AwfulAnnouncing- The Boston Bruins and Carolina Hurricanes face off in Game 1 of the NHL Eastern Conference Final on Thursday. With that in mind, Boston radio station WBZ-FM (98.5 The Sports Hub) had Raleigh News and Observer Hurricanes beat writer Chip Alexander on “Toucher & Rich” to talk hockey Wednesday morning.
After Alexander was on the phone for just over four minutes, host Fred Toucher hung up on him. Toucher explained, “I just can’t listen to a guy with a southern accent talk about hockey.”

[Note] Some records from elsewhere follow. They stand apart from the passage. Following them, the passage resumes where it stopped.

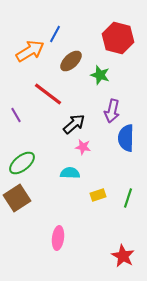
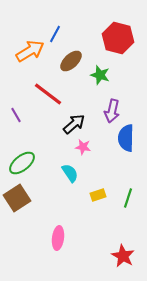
cyan semicircle: rotated 54 degrees clockwise
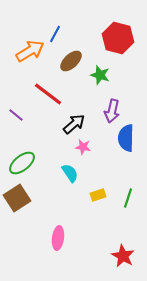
purple line: rotated 21 degrees counterclockwise
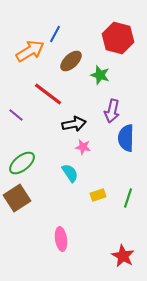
black arrow: rotated 30 degrees clockwise
pink ellipse: moved 3 px right, 1 px down; rotated 15 degrees counterclockwise
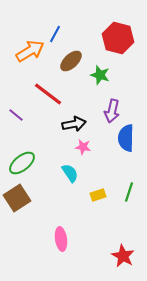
green line: moved 1 px right, 6 px up
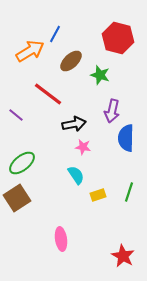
cyan semicircle: moved 6 px right, 2 px down
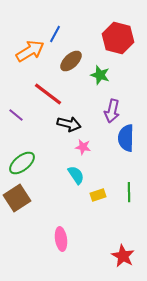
black arrow: moved 5 px left; rotated 25 degrees clockwise
green line: rotated 18 degrees counterclockwise
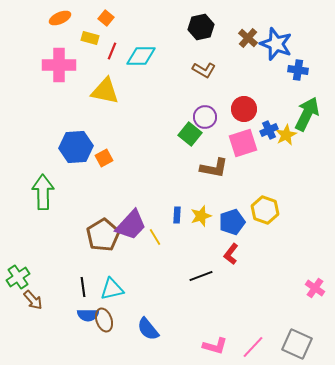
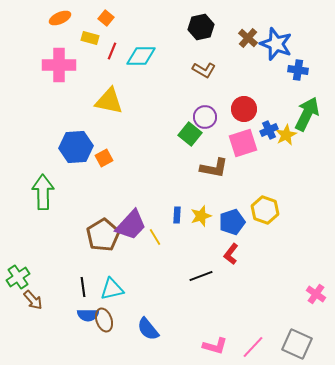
yellow triangle at (105, 91): moved 4 px right, 10 px down
pink cross at (315, 288): moved 1 px right, 6 px down
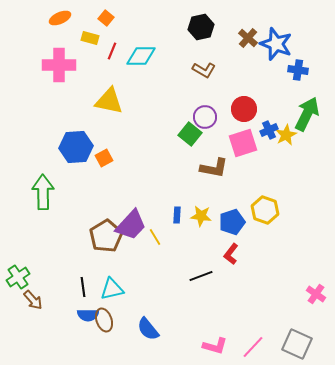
yellow star at (201, 216): rotated 25 degrees clockwise
brown pentagon at (103, 235): moved 3 px right, 1 px down
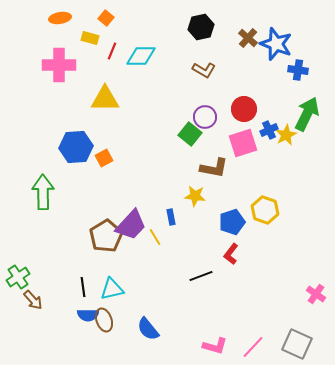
orange ellipse at (60, 18): rotated 15 degrees clockwise
yellow triangle at (109, 101): moved 4 px left, 2 px up; rotated 12 degrees counterclockwise
blue rectangle at (177, 215): moved 6 px left, 2 px down; rotated 14 degrees counterclockwise
yellow star at (201, 216): moved 6 px left, 20 px up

(16:20-22:00 in the clip above)
--------- My reaction, in a nutshell...
Now, I could easily say that the mindset of the talk radio host who hung up on a insightful beat reporter who was nice enough to offer some time to temporarily clear the air of verbal vomit simply because he didn't associate the interviewee's accent with the sport being covered is the very same one that has actively castrated the growth and popularity of hockey. I wouldn't be wrong to say that abrupt conclusion to an otherwise copacetic conversation is a stereotypically symptomatic example of the self-importance of the Boston sports' scene. However, because that's exactly what some predictably disagreeable dick who was shamelessly searching for attention in clinging to the shortage of relevance left in his occupation of choice wants me to say, I won't. The idea that the Mason-Dixon line separates those that can talk hockey from those that can't is so preposterously stupid and outlandishly archaic that I refuse to believe that it was conjured up as anything other than a desperate cry for controversy on a medium that no one under the age of 50 listens to. In my opinion, Fred Toucher doesn't care about having his hockey talk seasoned with a little Southern twang. After all, his eardrums must be pretty calloused after having spent his dying days listening to locals ignore the entire existence of the letter 'R' with an accent that's about as audibly satisfying as listening to nails get scratched on a chalkboard through blown out speakers. All Fred Toucher cares about is that we've now heard of the name Fred Toucher. So congrats to him, I guess? He certainly didn't gain me as a listener by being a counterproductive cliche who prays on the insecurities of hockey fans in the Northeast that think surviving snowy winters has somehow increased their NHL expertise, but at least he made it easier to avoid accidentally stumbling upon his increasingly unheard words.